(GIVEN RECORDS)
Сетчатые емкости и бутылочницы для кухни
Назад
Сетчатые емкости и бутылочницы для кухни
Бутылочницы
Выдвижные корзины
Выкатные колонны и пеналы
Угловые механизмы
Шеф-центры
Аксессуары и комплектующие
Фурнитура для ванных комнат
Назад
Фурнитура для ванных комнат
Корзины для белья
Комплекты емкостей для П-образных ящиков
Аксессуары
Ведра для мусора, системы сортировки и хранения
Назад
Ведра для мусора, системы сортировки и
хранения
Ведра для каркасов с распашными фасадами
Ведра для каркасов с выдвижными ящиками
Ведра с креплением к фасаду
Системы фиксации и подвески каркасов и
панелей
---
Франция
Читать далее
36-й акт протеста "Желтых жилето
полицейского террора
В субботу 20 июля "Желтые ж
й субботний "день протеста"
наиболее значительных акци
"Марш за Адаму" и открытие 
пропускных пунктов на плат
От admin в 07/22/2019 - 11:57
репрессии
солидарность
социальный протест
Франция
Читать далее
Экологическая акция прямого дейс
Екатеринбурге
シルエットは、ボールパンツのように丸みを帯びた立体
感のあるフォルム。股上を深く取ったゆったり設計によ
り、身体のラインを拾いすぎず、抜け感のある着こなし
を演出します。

(WHAT THE EXERCISE ASKS) Filter the records for the word "мусора" and show every line that has it.

(SOLUTION TO THE EXERCISE)
Ведра для мусора, системы сортировки и хранения
Ведра для мусора, системы сортировки и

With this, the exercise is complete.